Strategies to Help Kids Open Up
If you’re concerned your child might be struggling but they haven’t said anything, the conversation often needs to start with you. The goal isn’t to interrogate them, but to create opportunities for safe and natural dialogue.
Practice active listening
Listening sounds simple, but it’s actually one of the hardest skills to do well.
Two common pitfalls to avoid:
Interrupting or filling silence
Silence can feel uncomfortable, but it often means your child is thinking. Give them time.
Preparing your response while they talk
The moment you start rehearsing what you’re going to say next, you stop truly listening.
Your attention should stay fully on them.
Watch for conversation openings
Kids often test the waters with small comments or random questions. These moments may seem minor, but they’re often invitations to talk.
If you’re busy, acknowledge them:
“Give me two minutes to check the oven, then I’m all yours.”
That small pause sends a powerful message: you matter and I’m listening.
Ask open-ended questions
Questions beginning with “why” can feel judgmental and put kids on the defensive. Instead, try curiosity-based questions that start with “what” or “how.”
For example:
“What was the best part of your day?”
“How are things going with the team lately?”
“Have you noticed bullying happening at school?”
Starting broad gives your child space to open up at their own pace.
A simple family routine like the High/Low Game can also help. Each person shares the high point of their day and the low point. It’s an easy way to normalize talking about emotions.
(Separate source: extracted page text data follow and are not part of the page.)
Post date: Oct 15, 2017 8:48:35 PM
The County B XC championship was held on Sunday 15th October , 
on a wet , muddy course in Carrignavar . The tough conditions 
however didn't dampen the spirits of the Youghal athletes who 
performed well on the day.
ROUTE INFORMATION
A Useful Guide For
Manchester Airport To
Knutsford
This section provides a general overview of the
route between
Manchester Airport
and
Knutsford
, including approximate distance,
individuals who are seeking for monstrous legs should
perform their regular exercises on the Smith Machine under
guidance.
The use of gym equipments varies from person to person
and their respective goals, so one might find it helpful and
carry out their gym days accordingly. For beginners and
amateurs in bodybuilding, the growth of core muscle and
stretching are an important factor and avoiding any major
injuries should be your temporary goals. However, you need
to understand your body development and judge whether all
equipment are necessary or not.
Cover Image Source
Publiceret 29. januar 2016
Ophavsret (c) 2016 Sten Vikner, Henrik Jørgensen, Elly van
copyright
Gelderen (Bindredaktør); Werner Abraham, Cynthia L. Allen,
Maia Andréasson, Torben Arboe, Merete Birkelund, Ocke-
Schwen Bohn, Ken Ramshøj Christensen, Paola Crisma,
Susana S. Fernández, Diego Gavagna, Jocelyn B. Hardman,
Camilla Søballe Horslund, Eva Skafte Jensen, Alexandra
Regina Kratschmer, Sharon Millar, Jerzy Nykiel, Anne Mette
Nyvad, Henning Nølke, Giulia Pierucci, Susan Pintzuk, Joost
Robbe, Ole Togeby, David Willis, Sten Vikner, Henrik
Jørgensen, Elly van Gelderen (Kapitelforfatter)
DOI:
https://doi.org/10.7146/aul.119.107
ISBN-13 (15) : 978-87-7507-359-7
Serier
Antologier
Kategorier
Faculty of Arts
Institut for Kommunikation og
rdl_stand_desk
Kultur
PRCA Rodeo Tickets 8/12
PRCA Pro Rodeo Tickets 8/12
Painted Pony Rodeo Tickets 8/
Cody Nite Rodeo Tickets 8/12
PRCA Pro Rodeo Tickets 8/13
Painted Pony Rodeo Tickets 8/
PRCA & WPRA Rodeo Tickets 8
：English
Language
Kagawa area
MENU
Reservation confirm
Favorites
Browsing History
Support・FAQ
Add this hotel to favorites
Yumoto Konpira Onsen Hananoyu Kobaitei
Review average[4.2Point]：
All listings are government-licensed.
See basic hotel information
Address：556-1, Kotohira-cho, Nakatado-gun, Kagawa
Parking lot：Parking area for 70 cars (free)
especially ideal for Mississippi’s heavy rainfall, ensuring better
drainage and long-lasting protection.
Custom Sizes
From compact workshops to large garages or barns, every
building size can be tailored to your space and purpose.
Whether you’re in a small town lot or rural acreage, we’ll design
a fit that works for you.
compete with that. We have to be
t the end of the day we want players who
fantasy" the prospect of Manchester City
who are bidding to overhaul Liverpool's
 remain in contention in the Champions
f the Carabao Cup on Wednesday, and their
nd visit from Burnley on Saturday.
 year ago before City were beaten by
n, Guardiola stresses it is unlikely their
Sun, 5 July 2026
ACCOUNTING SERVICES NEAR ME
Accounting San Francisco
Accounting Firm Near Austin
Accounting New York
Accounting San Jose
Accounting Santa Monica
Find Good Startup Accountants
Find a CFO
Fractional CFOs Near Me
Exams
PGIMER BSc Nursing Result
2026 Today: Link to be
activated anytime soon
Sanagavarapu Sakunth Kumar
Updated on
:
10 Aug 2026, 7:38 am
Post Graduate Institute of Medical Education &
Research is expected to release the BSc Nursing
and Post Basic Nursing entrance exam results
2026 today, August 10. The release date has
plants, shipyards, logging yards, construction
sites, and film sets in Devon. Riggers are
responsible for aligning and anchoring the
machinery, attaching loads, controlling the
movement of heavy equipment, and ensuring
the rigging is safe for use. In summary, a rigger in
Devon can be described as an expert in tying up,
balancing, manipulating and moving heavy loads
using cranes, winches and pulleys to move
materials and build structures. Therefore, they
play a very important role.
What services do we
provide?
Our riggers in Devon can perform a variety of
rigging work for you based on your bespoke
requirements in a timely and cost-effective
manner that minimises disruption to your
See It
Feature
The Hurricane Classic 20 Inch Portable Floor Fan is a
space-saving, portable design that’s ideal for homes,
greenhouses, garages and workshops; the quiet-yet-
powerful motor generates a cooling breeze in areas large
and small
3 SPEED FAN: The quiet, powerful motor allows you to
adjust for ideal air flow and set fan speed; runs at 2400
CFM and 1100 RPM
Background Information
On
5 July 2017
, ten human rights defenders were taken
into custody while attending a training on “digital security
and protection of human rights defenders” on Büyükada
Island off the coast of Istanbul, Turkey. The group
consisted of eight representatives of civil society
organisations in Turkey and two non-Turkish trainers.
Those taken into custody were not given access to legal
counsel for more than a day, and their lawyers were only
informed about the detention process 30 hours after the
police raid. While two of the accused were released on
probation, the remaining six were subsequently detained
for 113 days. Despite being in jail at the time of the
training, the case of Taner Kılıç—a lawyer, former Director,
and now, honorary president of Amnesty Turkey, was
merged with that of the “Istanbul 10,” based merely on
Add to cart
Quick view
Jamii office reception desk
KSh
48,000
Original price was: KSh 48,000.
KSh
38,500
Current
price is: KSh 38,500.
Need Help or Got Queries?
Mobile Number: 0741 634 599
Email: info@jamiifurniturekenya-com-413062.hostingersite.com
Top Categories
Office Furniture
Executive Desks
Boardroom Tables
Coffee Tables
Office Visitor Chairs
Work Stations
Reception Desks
Don’t rush to fix the problem
When kids finally open up, our instinct as parents is to jump in with solutions. But what they need first is to feel heard.
Let them talk.
Validate their feelings.
Give them space to vent.
Once they feel understood, they’ll be much more open to discussing possible solutions.
Create regular one-on-one time
Children often need the right moment and setting to talk about difficult things. Having a consistent routine together — a weekly walk, car ride, breakfast outing, or dog walk — creates a predictable space where conversations can happen naturally.
Sometimes a child spends the whole week building the courage to bring something up during that time.
Consistency matters.
Use indirect communication
Not every child is comfortable with direct face-to-face conversations.
Some kids talk more easily:
during car rides
while walking the dog
cooking together
doing activities side-by-side
Without the pressure of eye contact, conversations often flow more naturally.
Some children also communicate better through writing. One parent shared that their child would write notes and slide them under their pillow, and the parent would write a response back. It became their way of staying connected.
The format doesn’t matter. Communication does.
What If Your Child Asks You Not to Tell Anyone?
Sometimes children disclose bullying but immediately ask their parents not to do anything about it.
This puts parents in a difficult position.
Doing nothing often means the behaviour will continue. Instead, explain calmly that speaking up is important — not only for them, but for others who might be experiencing the same behaviour.
Work with your child on the next step. This could mean:
speaking privately with a coach or teacher
helping your child prepare what they want to say
writing down what happened if they’re not comfortable speaking
The goal is to involve them in the process so they still feel heard and supported.
The Bottom Line
We often tell kids to speak up, but the real responsibility lies with us as adults — to notice, to ask, and to listen.
Because when children feel like the world won’t help them, they stop talking. And that silence can follow them for years.
Creating space for honest conversations today can make all the difference.